Page-level text extractions
»»

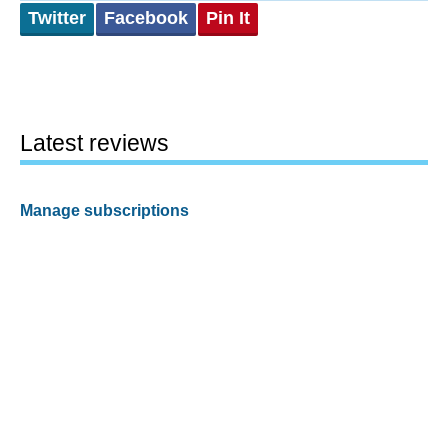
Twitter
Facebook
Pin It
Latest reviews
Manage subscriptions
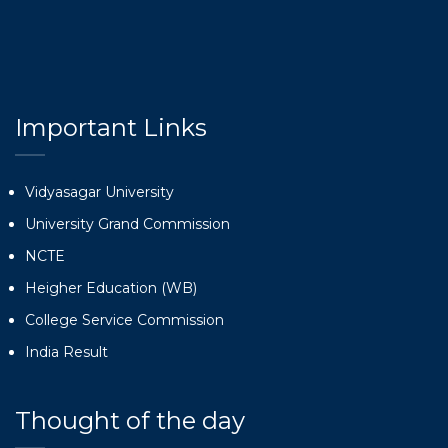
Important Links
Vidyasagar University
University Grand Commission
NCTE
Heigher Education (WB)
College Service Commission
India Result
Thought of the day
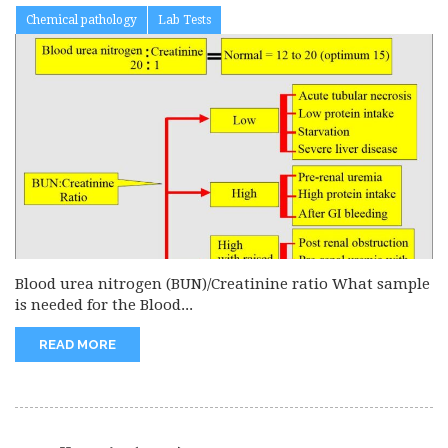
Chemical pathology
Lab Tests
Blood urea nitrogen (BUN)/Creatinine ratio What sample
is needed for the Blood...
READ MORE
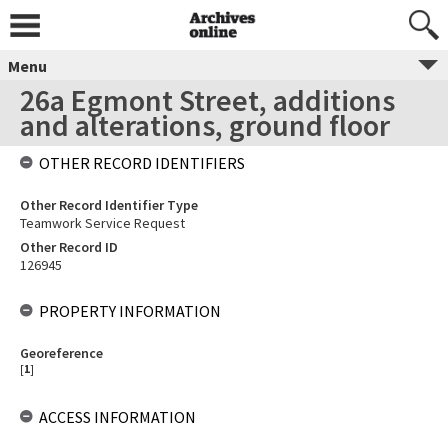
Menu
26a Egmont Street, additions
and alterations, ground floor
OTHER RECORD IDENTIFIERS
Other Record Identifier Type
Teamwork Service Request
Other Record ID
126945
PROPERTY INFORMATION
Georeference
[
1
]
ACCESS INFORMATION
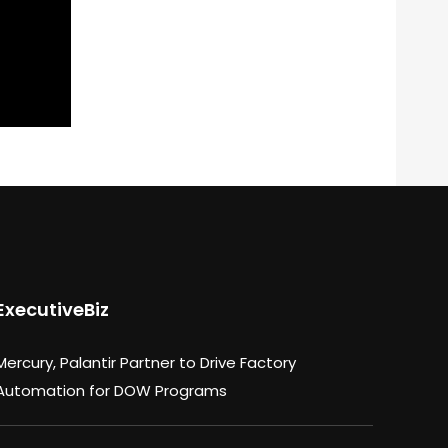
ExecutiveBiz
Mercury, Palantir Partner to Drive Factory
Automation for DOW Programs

««
»»

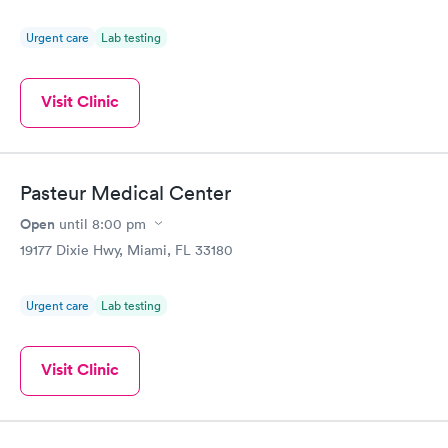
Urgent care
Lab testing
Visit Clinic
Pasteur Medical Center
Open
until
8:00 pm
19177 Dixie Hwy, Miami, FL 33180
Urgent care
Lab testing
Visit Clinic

««

» How to complete this task: Output should consist of the lines above from the one with "Latest reviews" down to the one with "Automation for DOW Programs", exact and without pictures.

» The answer:
Latest reviews
Manage subscriptions
Important Links
Vidyasagar University
University Grand Commission
NCTE
Heigher Education (WB)
College Service Commission
India Result
Thought of the day
Chemical pathology
Lab Tests
Blood urea nitrogen (BUN)/Creatinine ratio What sample
is needed for the Blood...
READ MORE
Menu
26a Egmont Street, additions
and alterations, ground floor
OTHER RECORD IDENTIFIERS
Other Record Identifier Type
Teamwork Service Request
Other Record ID
126945
PROPERTY INFORMATION
Georeference
[
1
]
ACCESS INFORMATION
ExecutiveBiz
Mercury, Palantir Partner to Drive Factory
Automation for DOW Programs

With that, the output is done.